The self-inflicted death this week of Mark Madoff (46), son of Ponzi scheme villain Bernie Madoff, has reignited interest in a financial swindle which devastated the savings of thousands of investors -- among them power players such as Steven Spielberg -- and left the elder Madoff serving a 150-year jail sentence.

Two years to the day since the $65bn (€48.5bn) pyramid scam was exposed to the world, Mark's suicide poured fresh fuel on what may well go down as one of the greatest frauds in financial history.

As news of his death rippled like bushfire through the Manhattan financial industry this week, two, contradictory, views emerged. The first is that Mark was yet another victim of his father's evil scheme, an innocent bystander who could no longer bear the ignominy of the family name. The second is that, for all their denials to the contrary, Mark had to have been an active participant in Bernie's deception and that, with the net closing in, he had taken the drastic way out before being uncovered as a crook.

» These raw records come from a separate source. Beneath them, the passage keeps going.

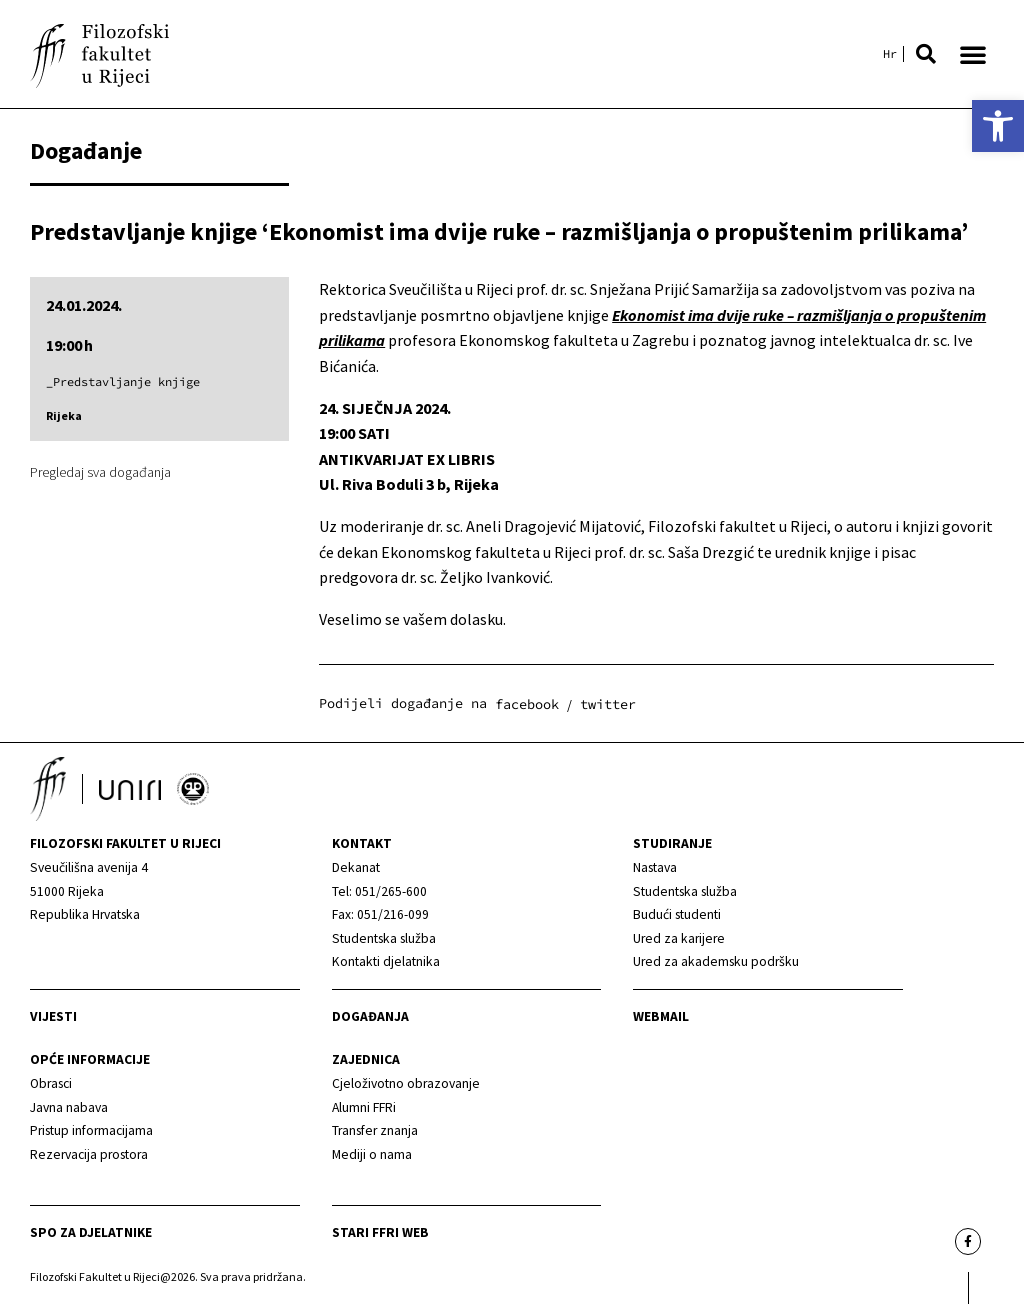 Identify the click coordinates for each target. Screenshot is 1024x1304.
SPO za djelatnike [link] (91, 1232)
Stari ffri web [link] (380, 1232)
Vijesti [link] (53, 1016)
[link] (998, 126)
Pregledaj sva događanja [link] (100, 472)
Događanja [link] (370, 1016)
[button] (926, 54)
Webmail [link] (661, 1016)
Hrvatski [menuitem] (890, 54) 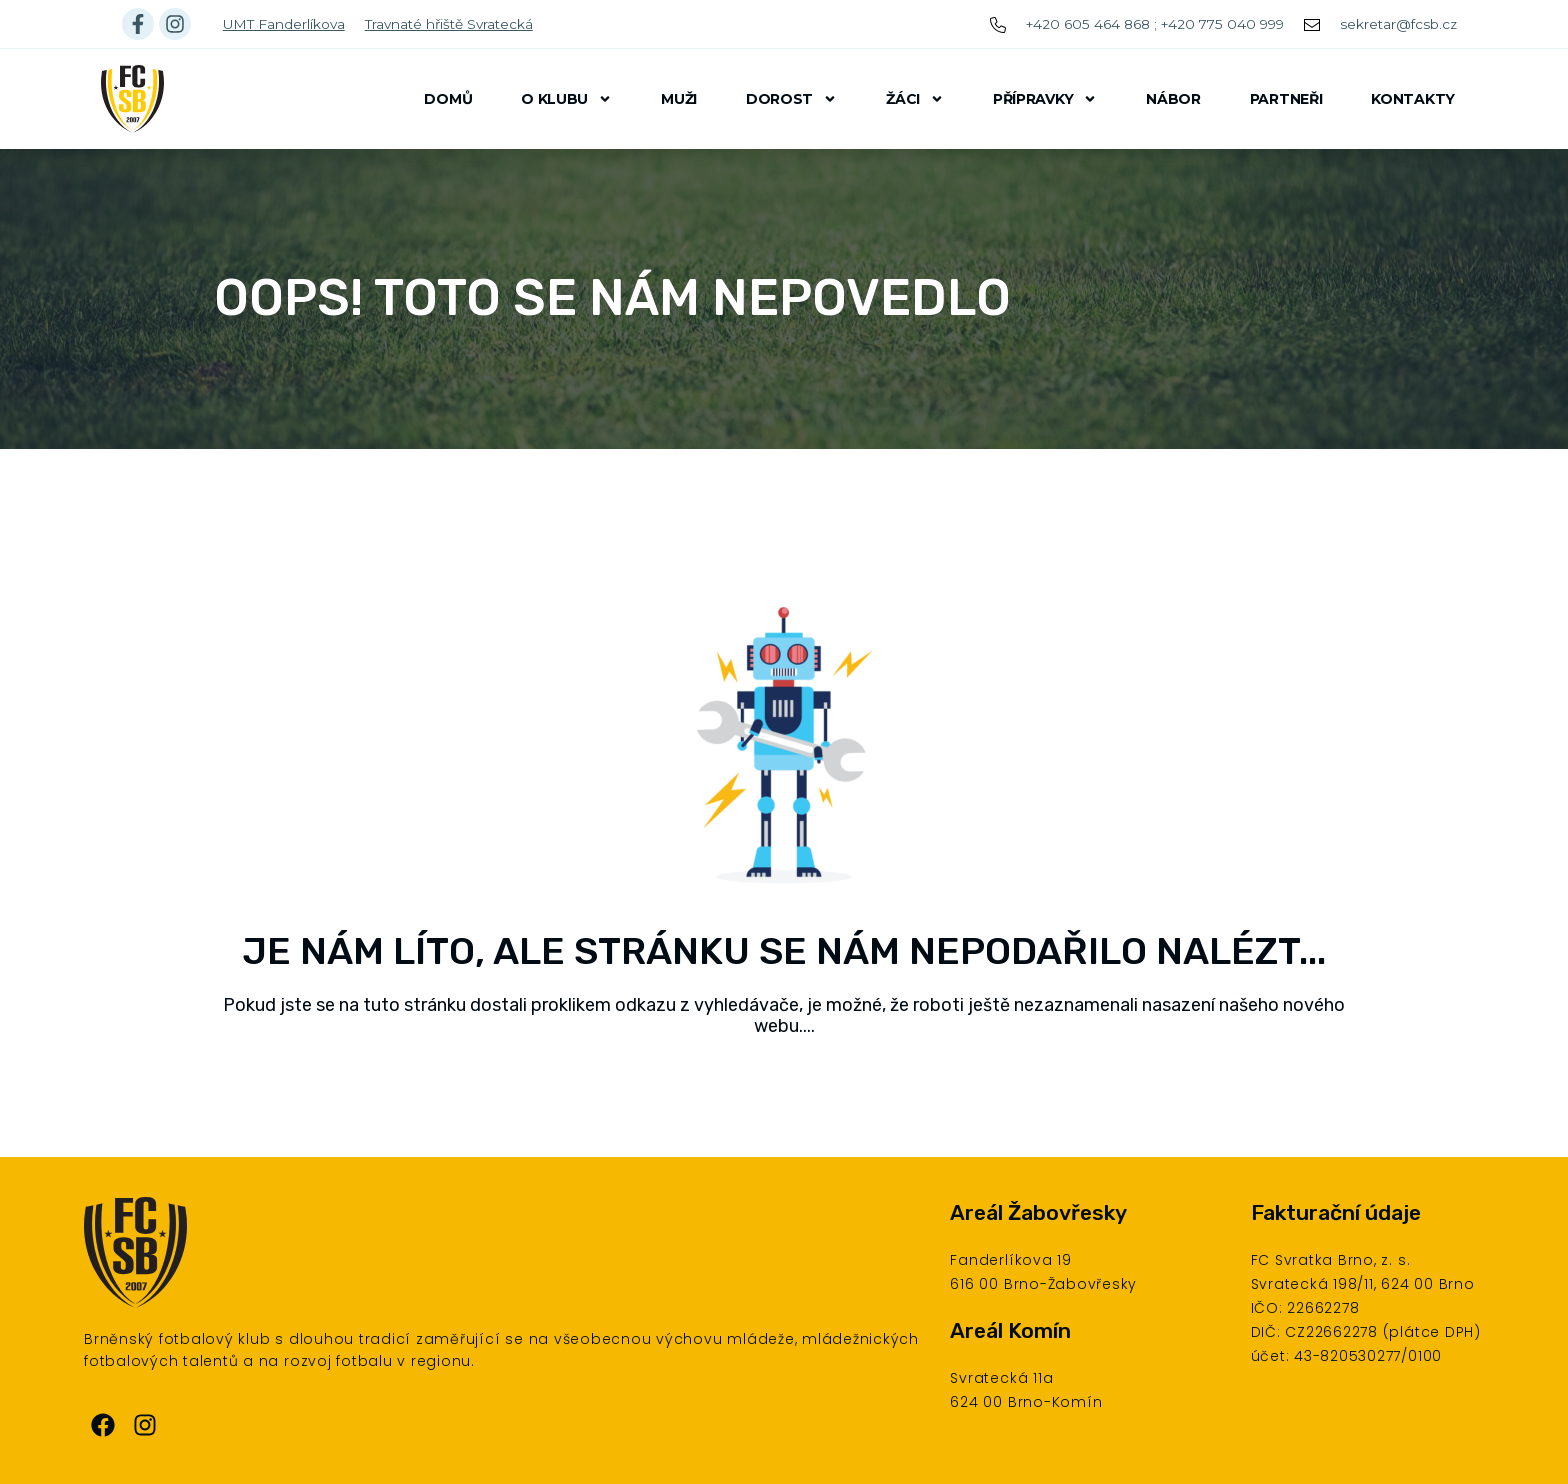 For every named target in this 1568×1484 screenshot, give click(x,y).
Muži (679, 99)
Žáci (915, 99)
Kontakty (1413, 99)
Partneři (1286, 99)
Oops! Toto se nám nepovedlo (612, 298)
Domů (448, 99)
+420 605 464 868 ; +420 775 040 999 (1155, 24)
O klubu (566, 99)
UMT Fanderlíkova (284, 24)
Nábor (1173, 99)
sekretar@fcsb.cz (1398, 24)
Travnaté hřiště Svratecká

Bernie Madoff 's downfall began on December 10, 2008, when, so goes his version of events, he confronted his son with a terrible revelation. The multibillion-dollar financial investment firm he'd spent nearly 50 years building was a sham. The vast returns Madoff offered a 'select' group of investors (he insisted on taking clients by referral only, enhancing the impression of exclusivity) was illusory. Far from working miracles on the stock market, Madoff was, in fact, paying his legendarily high returns using other investors' money. With the financial markets in turmoil, the jig was up.

According to this account, Mark, who was on his dad's payroll and worth millions, was flabbergasted. The family firm was one big lie, his father among the biggest financial crooks of the past 100 years. Shocked and angry, Mark insisted on going straight to the FBI, which he duly did.

As word of Bernie's scam spread, however, those who had dealt closely with the Madoffs began to ask whether it was credible that Mark, who had been employed at the company since graduating from college, could really have been unaware of the swindle at its heart (customers were duped by the complex financial statements showing falsified tradings which Madoff sent out every quarter).

For sure, he was not directly involved in cooking the books, an enterprise conducted on the 17th floor of Madoff's headquarters at the iconic 'Lipstick Building' in midtown Manhattan. He had worked as a trader in the stock dealing branch of the enterprise, two storeys above.

Speaking to Vanity Fair last year, a Madoff insider identified only as 'Deborah' said she believed Mark was innocent because he didn't possess his father's capacity for "evil". However, she acknowledged that, to outsiders, it probably seemed incredible that he could have been in the dark. "If I were to say that Mark is innocent, I'd get people looking at me like I'm absolutely nuts."

Mark certainly discovered the Madoff name difficult to live down. Persona non grata in New York, he spent the past two years as a virtual recluse. His wife Stephanie found the association such a burden, she reverted to her maiden name. Attempts by Mark to restart his professional life came to nothing.

He never spoke to Bernie after his confession. he was also said to be estranged from his mother Ruth (who worked at Madoff Securities too).

But according to other accounts, Bernie, a plumber's son from blue-collar Queens, held his Mark in low esteem, believing him 'soft' because he was born into luxury. "Mark never went against him," another insider told Vanity Fair. "He was always trying to please him, and never could."

One of the first to come to the defence of Mark's reputation as the suicide became public knowledge was Eleanor Squillari, Madoff's secretary for a quarter of a century. "He had to live for the last two years under the scrutiny and the innuendos and people alluding to the fact that he couldn't have known or he had to have known," she said. "Well, you know what, he didn't. And I would bet my life on it."

However, a bankruptcy trustee appointed by the court to recover as much of misappropriated funds as possible, in a lawsuit filed just a few days before Mark's suicide, claimed he was guilty of accountancy fraud.

"If he had been doing his job honestly and faithfully," said the trustee in a statement, "the Madoff Ponzi scheme might never have succeeded, or continued for so long."